Family Social Science makes presence felt at national conference

FSoS Associate Professor Jenifer McGuire opens a session on trans gender youth at NCFR 2017.

 

The hashtag #UMNProud was a presence  at the National Council on Family Relations’ annual conference in Orlando in November.

Current students (26), faculty and research associates (13) and alumni (25, including a professor emerita) from the Department of Family Social Science and the University of Minnesota made presentations, moderated panels, and led special sections dialogues, as well as discussed their research in poster sessions across the four days of the national meeting.
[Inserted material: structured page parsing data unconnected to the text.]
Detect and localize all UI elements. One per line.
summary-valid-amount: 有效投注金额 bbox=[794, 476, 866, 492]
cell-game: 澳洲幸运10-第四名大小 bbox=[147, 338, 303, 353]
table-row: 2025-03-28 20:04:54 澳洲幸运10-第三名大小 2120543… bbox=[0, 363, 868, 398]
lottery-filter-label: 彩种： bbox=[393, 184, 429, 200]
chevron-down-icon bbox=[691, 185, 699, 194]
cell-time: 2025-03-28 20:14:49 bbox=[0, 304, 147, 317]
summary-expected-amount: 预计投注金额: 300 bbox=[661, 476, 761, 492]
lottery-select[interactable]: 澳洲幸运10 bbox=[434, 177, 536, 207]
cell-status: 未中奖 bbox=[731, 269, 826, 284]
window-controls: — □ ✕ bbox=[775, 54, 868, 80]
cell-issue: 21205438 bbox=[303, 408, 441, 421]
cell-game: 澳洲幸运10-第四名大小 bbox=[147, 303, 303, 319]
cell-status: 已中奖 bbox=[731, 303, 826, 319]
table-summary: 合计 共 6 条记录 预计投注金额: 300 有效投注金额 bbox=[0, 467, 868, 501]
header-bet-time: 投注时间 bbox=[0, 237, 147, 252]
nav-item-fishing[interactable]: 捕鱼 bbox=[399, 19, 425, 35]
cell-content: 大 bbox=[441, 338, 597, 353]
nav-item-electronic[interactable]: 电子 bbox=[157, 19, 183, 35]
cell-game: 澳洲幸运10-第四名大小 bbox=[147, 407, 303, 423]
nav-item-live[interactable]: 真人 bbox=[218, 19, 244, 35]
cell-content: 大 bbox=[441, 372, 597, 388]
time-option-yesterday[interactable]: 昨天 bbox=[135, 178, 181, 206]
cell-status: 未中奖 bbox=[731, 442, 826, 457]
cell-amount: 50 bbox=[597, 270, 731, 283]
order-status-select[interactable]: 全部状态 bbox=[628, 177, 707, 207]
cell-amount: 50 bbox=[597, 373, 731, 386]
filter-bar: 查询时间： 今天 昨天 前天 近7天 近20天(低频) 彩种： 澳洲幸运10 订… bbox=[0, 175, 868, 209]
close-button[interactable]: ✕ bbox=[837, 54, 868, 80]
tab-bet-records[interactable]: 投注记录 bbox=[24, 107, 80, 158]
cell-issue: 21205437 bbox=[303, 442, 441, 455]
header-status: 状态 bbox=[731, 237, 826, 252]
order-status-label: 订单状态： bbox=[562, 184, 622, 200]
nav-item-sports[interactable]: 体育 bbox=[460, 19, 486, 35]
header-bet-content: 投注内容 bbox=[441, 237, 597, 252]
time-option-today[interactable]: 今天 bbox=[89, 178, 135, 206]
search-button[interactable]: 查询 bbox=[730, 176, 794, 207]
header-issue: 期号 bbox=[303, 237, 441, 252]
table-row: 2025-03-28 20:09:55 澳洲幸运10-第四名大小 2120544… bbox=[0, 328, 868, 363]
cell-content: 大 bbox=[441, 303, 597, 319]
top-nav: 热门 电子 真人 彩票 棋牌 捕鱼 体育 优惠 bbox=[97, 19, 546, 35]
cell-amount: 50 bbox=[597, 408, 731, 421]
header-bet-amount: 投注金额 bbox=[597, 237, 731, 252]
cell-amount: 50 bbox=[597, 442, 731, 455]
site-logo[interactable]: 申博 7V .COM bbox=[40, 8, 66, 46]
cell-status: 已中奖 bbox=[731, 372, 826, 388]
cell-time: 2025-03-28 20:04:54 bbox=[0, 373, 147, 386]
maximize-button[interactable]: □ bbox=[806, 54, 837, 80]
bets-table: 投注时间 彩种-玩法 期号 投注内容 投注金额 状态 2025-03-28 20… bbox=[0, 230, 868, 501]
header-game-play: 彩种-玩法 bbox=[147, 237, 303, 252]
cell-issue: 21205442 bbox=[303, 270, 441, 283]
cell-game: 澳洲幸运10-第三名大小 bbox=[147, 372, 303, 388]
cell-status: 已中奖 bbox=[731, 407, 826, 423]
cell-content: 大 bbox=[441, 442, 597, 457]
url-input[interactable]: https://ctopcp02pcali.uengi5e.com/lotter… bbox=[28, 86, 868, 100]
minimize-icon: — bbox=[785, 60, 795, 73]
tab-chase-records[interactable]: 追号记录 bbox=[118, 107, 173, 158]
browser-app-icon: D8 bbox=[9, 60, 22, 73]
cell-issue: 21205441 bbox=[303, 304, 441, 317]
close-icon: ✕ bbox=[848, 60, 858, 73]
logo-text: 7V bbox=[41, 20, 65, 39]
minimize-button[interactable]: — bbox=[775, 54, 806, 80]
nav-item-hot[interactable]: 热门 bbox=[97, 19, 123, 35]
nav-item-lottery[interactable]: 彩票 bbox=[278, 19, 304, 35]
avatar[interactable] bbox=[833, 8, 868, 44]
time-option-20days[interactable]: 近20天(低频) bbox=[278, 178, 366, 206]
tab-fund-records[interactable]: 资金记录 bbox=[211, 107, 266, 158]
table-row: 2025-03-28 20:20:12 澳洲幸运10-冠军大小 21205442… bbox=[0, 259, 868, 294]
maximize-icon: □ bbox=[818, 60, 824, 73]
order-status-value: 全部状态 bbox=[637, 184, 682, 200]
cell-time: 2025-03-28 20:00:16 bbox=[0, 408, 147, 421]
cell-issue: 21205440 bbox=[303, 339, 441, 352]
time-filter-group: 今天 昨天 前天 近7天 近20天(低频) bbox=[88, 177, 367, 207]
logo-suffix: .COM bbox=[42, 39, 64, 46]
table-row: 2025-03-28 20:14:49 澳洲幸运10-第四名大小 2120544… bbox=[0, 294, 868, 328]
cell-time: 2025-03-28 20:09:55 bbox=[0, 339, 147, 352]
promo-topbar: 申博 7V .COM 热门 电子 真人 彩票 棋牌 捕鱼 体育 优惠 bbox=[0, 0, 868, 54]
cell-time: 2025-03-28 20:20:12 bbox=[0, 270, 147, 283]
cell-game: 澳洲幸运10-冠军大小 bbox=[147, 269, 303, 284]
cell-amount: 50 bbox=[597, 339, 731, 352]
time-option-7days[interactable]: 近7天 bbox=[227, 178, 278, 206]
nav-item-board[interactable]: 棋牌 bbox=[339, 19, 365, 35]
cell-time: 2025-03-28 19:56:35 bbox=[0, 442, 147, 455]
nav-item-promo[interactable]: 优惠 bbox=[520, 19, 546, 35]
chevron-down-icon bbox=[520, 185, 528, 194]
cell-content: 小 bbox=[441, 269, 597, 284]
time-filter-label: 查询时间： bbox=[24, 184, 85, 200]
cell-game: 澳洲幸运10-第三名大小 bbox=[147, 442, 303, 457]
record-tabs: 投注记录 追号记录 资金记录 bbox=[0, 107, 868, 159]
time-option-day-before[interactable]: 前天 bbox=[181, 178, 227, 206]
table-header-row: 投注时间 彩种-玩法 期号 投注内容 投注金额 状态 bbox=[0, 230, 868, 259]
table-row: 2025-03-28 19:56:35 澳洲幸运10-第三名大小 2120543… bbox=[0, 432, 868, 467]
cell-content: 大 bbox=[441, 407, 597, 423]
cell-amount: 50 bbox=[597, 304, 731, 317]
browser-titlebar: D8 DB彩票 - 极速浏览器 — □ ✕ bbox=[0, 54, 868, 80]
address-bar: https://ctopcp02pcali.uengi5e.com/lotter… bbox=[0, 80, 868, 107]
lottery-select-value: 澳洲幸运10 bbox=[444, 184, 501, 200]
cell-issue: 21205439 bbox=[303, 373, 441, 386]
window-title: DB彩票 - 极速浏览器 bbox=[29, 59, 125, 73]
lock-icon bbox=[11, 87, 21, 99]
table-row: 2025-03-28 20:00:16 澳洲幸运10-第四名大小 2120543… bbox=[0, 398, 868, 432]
Their topics spanned the growing range of family social science research – from transgender youth and young adults in context, to familial and neighborhood influences on obesity, to military service and its impact on families.  The Department of Family Social Science is among the national leaders advancing theory and practice to improve the well-being of diverse families.

In addition, grad student Samantha LeBouef was publicly recognized for her national Student Proposal Award in the Education and Enrichment Section for a paper she presented at the conference.

The University of Minnesota was also among 18 institutions promoting their family social science departments to potential grad students during University Receptions Thursday evening.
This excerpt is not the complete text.